— WHAT THE TASK ASKS —
Return the whole listing unchanged. Drop the images.

— PROVIDED DATA —
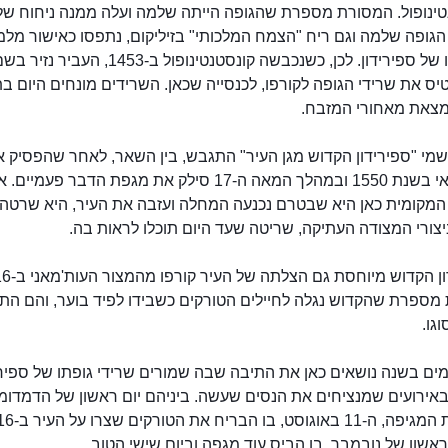
טינופול. המסורת מספרת שהגופה הייתה שלמה ועלה ממנה ניחוח של 
הגופה שלמה וגם ריח "הצמח המלכותי" בזיליקום, נתפסו כאישור מל
לקדושתו של ספירידון. לכן, כשנכבשה קונסטנטינופול ב-1453, העביר נזיר
ס את שרידי הגופה לקורפו, לכנסייה שכאן. השרידים מונחים היום ב
צאת מאחורי המזבח.
רשמי "ספירידון הקדוש מגן העיר" התגבש, בין השאר, לאחר שהפסיק 
הרעב באי בשנת 1550 ובמהלך המאה ה-17 סילק את מגפת הדבר פעמיים
המקומית כאן היא שבטרם נכנעה המחלה ועזבה את העיר, היא שרטה
צורי המצודה העתיקה, שריטה שעד היום תוכלו לראות בה.
מספרת שהקדוש נגלה לחיילים הטורקים כשבידו לפיד בוער, והם הת
גו.
ים בשנה נושאים כאן את התיבה שבה שמורים שרידי גופתו של ספירי
אירועים שמנציחים את הנסים שעשה. ביניהם יום ראשון של הדמדומי
אשון של נובמבר, בו הביס עוד מַגֵפָה וביום שישי הטוב.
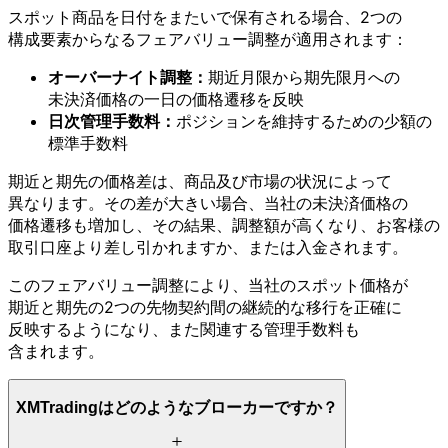
スポット商品を
日付を
またいで
保有される
場合、
2つの
構成要素からなる
フェアバリュー調整が
適用されます：
オーバーナイト調整：
期近月限から
期先限月への
未決済価格の
一日の
価格遷移を
反映
日次管理手
数料：
ポジションを
維持する
ための
少額の
標準手数料
期近と
期先の
価格差は、
商品及び市場の
状況に
よって
異なります。
その
差が
大きい
場合、
当社の
未決済価格の
価格遷移も
増加し、
その
結果、
調整額が
高くなり、
お客様の
取引口座より
差し引かれますか、
または
入金されます。
この
フェアバリュー調整に
より、
当社の
スポット価格が
期近と
期先の
2つの
先物契約間の
継続的な
移行を
正確に
反映するようになり、
また
関連する
管理手数料も
含まれます。
XMTradingは
どのような
ブローカーですか？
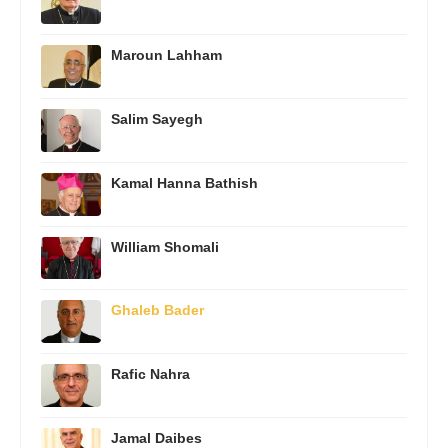
Maroun Lahham
Salim Sayegh
Kamal Hanna Bathish
William Shomali
Ghaleb Bader
Rafic Nahra
Jamal Daibes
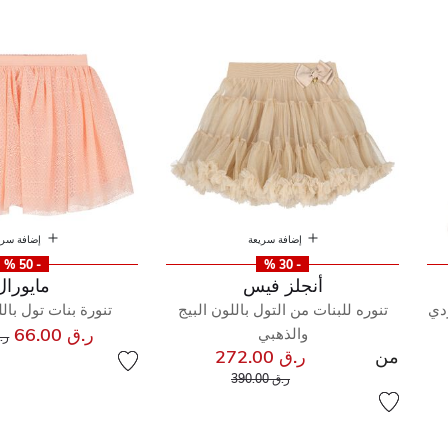
إضافة سريعة
إضافة سري
- 50 %
- 30 %
أنجلز فيس
مايورال
ردي
تنوره للبنات من التول باللون البيج
تنورة بنات تول بال
سع
ر.ق 66.00
والذهبي
ر.ق 0
من
ر.ق 272.00
إلى
سعر مخفض من
ر.ق 390.00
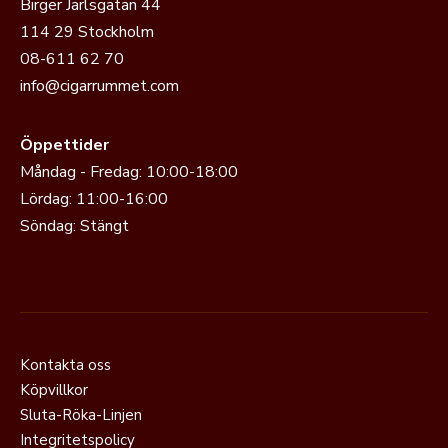
Birger Jarlsgatan 44
114 29 Stockholm
08-611 62 70
info@cigarrummet.com
Öppettider
Måndag - Fredag: 10:00-18:00
Lördag: 11:00-16:00
Söndag: Stängt
Kontakta oss
Köpvillkor
Sluta-Röka-Linjen
Integritetspolicy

— WORKED SOLUTION —
טינופול. המסורת מספרת שהגופה הייתה שלמה ועלה ממנה ניחוח של 
הגופה שלמה וגם ריח "הצמח המלכותי" בזיליקום, נתפסו כאישור מל
לקדושתו של ספירידון. לכן, כשנכבשה קונסטנטינופול ב-1453, העביר נזיר
ס את שרידי הגופה לקורפו, לכנסייה שכאן. השרידים מונחים היום ב
צאת מאחורי המזבח.
רשמי "ספירידון הקדוש מגן העיר" התגבש, בין השאר, לאחר שהפסיק 
הרעב באי בשנת 1550 ובמהלך המאה ה-17 סילק את מגפת הדבר פעמיים
המקומית כאן היא שבטרם נכנעה המחלה ועזבה את העיר, היא שרטה
צורי המצודה העתיקה, שריטה שעד היום תוכלו לראות בה.
מספרת שהקדוש נגלה לחיילים הטורקים כשבידו לפיד בוער, והם הת
גו.
ים בשנה נושאים כאן את התיבה שבה שמורים שרידי גופתו של ספירי
אירועים שמנציחים את הנסים שעשה. ביניהם יום ראשון של הדמדומי
אשון של נובמבר, בו הביס עוד מַגֵפָה וביום שישי הטוב.
スポット商品を
日付を
またいで
保有される
場合、
2つの
構成要素からなる
フェアバリュー調整が
適用されます：
オーバーナイト調整：
期近月限から
期先限月への
未決済価格の
一日の
価格遷移を
反映
日次管理手
数料：
ポジションを
維持する
ための
少額の
標準手数料
期近と
期先の
価格差は、
商品及び市場の
状況に
よって
異なります。
その
差が
大きい
場合、
当社の
未決済価格の
価格遷移も
増加し、
その
結果、
調整額が
高くなり、
お客様の
取引口座より
差し引かれますか、
または
入金されます。
この
フェアバリュー調整に
より、
当社の
スポット価格が
期近と
期先の
2つの
先物契約間の
継続的な
移行を
正確に
反映するようになり、
また
関連する
管理手数料も
含まれます。
XMTradingは
どのような
ブローカーですか？
Maroun Lahham
Salim Sayegh
Kamal Hanna Bathish
William Shomali
Ghaleb Bader
Rafic Nahra
Jamal Daibes
إضافة سريعة
إضافة سري
- 50 %
- 30 %
أنجلز فيس
مايورال
ردي
تنوره للبنات من التول باللون البيج
تنورة بنات تول بال
سع
ر.ق 66.00
والذهبي
ر.ق 0
من
ر.ق 272.00
إلى
سعر مخفض من
ر.ق 390.00
Birger Jarlsgatan 44
114 29 Stockholm
08-611 62 70
info@cigarrummet.com
Öppettider
Måndag - Fredag: 10:00-18:00
Lördag: 11:00-16:00
Söndag: Stängt
Kontakta oss
Köpvillkor
Sluta-Röka-Linjen
Integritetspolicy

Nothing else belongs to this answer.